Management Commands

Haystack comes with several management commands to make working with Haystack easier.

clear_index

The clear_index command wipes out your entire search index. Use with caution. In addition to the standard management command options, it accepts the following arguments:

``--noinput``:
    If provided, the interactive prompts are skipped and the index is
    uncerimoniously wiped out.
``--verbosity``:
    Accepted but ignored.
``--using``:
    If provided, determines which connection should be used.
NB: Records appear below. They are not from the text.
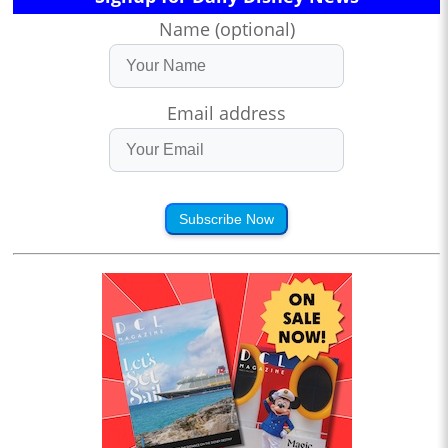
Name (optional)
Email address
Subscribe Now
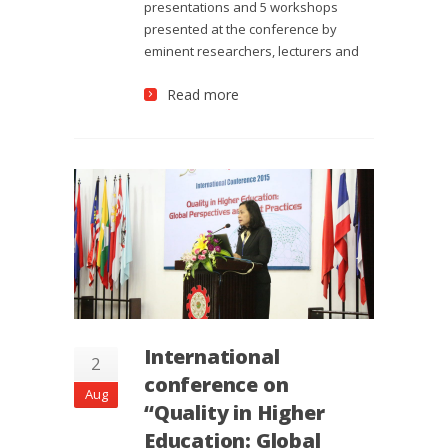
presentations and 5 workshops
presented at the conference by
eminent researchers, lecturers and
Read more
International
2
conference on
Aug
“Quality in Higher
Education: Global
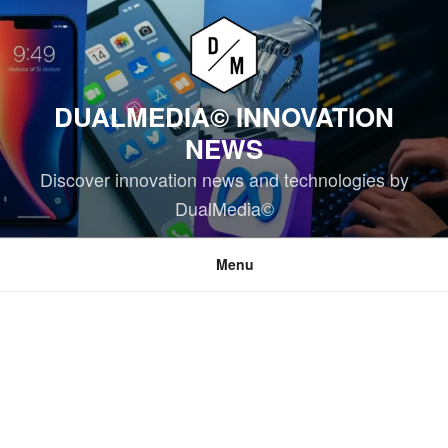
Skip
to
content
DUALMEDIA© INNOVATION
NEWS
Discover innovation news and technologies by
DualMedia©
Menu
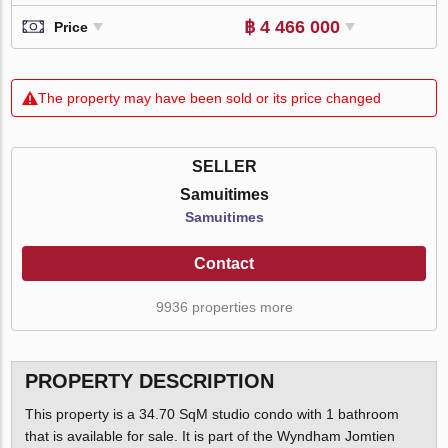
฿ 4 466 000
Price
The property may have been sold or its price changed
SELLER
Samuitimes
Samuitimes
Contact
9936 properties more
PROPERTY DESCRIPTION
This property is a 34.70 SqM studio condo with 1 bathroom
that is available for sale. It is part of the Wyndham Jomtien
Default is
    ``default``.

By default, this is an INTERACTIVE command and assumes that you do NOT wish to delete the entire index.

Warning

Depending on the backend you’re using, this may simply delete the entire directory, so be sure your HAYSTACK_CONNECTIONS[<alias>]['PATH'] setting is correctly pointed at just the index directory.

update_index

Note

If you use the --start/--end flags on this command, you’ll need to install dateutil to handle the datetime parsing.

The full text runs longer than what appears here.